§ Your instructions: Copy out all lines in the material below that contain the string "input".
☆ ☆ ☆ ☆ ☆
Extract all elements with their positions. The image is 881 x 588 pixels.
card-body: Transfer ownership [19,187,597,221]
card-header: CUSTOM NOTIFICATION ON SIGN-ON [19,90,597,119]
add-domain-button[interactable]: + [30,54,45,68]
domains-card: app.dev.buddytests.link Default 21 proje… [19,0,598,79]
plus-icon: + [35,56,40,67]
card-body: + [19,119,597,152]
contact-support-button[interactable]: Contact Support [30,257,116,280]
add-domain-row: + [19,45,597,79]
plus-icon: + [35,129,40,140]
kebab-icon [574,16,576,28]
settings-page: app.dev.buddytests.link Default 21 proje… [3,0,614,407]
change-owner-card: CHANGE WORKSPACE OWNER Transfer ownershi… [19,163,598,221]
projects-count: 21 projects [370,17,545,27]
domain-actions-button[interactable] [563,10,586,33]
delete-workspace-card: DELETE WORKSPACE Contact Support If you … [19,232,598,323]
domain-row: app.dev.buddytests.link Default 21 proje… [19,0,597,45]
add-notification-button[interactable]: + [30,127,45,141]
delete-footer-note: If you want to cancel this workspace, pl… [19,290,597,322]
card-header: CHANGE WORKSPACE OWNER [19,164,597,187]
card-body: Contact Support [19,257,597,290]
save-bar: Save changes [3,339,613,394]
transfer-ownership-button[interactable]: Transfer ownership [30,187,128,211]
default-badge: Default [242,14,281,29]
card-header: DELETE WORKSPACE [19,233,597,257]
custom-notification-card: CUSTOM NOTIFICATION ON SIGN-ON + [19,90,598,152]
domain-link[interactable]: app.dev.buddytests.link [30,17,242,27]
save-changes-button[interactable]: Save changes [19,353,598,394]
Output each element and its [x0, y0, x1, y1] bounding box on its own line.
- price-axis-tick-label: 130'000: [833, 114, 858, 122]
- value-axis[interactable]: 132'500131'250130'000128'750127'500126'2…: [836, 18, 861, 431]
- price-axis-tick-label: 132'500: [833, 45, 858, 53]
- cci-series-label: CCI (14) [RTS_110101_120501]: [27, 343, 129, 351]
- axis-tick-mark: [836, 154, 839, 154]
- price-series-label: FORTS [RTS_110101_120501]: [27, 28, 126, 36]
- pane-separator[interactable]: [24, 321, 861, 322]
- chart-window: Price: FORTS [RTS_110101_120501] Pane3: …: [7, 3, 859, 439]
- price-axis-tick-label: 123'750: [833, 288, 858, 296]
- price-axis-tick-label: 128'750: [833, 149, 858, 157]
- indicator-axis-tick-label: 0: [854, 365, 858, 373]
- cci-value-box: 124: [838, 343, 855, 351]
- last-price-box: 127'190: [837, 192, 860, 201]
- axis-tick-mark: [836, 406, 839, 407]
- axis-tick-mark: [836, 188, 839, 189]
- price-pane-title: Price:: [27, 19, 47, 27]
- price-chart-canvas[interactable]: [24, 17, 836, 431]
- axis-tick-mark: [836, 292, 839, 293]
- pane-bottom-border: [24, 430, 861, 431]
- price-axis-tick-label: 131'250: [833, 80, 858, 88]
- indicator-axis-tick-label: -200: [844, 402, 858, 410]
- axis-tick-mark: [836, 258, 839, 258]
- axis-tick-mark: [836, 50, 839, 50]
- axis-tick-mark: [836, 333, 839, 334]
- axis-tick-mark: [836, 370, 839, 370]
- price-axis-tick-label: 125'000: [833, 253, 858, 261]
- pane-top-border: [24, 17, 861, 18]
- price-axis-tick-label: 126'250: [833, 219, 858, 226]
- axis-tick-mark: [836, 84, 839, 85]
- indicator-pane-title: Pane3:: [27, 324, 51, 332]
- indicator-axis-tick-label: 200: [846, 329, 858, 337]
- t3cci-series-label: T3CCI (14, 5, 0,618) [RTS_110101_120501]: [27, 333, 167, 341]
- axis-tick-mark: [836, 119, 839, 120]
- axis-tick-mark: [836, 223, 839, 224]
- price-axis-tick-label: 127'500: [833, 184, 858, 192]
☆ ☆ ☆ ☆ ☆
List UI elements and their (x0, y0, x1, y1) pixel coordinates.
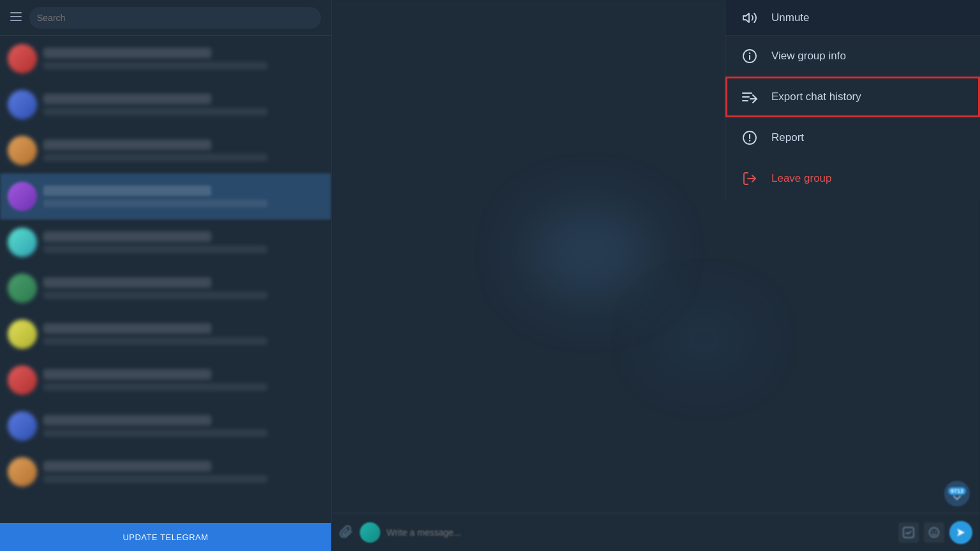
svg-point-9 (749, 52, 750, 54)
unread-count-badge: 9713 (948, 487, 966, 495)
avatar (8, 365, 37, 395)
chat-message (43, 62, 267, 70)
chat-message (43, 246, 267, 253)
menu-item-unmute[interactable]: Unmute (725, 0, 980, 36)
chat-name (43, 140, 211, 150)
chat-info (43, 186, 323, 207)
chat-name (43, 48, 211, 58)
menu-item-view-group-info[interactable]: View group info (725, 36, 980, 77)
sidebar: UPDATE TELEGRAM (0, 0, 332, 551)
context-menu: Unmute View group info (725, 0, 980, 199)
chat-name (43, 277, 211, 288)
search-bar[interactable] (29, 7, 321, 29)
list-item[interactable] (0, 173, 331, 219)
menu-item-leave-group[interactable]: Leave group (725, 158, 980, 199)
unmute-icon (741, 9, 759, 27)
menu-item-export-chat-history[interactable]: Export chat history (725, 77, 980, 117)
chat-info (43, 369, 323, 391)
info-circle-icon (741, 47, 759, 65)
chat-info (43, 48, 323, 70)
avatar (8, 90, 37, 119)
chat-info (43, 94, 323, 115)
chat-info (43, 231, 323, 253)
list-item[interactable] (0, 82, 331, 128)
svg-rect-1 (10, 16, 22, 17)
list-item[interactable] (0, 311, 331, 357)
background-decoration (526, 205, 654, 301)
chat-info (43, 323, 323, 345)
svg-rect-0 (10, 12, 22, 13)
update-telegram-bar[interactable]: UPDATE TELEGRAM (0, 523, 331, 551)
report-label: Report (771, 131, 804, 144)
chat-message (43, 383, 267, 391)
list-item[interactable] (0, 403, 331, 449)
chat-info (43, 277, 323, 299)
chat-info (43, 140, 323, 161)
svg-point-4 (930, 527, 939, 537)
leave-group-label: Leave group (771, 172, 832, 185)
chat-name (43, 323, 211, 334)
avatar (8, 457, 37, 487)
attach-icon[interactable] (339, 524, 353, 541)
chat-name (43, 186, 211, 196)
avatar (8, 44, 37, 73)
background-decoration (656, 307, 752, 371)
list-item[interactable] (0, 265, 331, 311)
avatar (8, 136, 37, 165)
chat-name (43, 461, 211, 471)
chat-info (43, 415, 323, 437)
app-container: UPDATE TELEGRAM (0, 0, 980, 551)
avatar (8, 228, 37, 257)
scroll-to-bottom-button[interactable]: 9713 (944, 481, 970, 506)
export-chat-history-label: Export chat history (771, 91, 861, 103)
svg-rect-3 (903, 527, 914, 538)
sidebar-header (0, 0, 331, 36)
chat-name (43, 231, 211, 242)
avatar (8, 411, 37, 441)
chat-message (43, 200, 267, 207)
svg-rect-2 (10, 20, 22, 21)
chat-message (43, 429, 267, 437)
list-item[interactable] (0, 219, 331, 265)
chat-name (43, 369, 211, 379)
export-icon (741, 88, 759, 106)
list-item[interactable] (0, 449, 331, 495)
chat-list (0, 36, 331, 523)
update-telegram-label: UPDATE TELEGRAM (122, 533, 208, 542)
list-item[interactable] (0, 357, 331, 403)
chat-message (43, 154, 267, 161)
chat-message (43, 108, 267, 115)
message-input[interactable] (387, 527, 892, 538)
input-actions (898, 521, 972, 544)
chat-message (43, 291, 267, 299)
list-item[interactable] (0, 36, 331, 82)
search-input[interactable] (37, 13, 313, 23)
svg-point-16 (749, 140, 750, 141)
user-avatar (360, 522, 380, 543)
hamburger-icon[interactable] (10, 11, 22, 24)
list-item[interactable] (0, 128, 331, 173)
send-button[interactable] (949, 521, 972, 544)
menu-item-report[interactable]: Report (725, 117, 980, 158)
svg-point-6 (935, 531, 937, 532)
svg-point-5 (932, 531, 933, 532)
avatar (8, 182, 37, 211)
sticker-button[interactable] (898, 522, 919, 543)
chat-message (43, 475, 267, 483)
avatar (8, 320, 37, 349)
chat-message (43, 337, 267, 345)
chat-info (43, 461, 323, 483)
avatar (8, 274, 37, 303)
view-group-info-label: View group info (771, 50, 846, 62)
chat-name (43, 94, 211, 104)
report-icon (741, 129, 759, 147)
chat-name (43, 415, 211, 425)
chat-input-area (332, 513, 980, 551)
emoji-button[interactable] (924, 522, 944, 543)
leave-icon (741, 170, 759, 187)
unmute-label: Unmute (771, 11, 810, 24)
☆ ☆ ☆ ☆ ☆
§ The answer:
message-input[interactable] (387, 527, 892, 538)
input-actions (898, 521, 972, 544)
search-input[interactable] (37, 13, 313, 23)
chat-input-area (332, 513, 980, 551)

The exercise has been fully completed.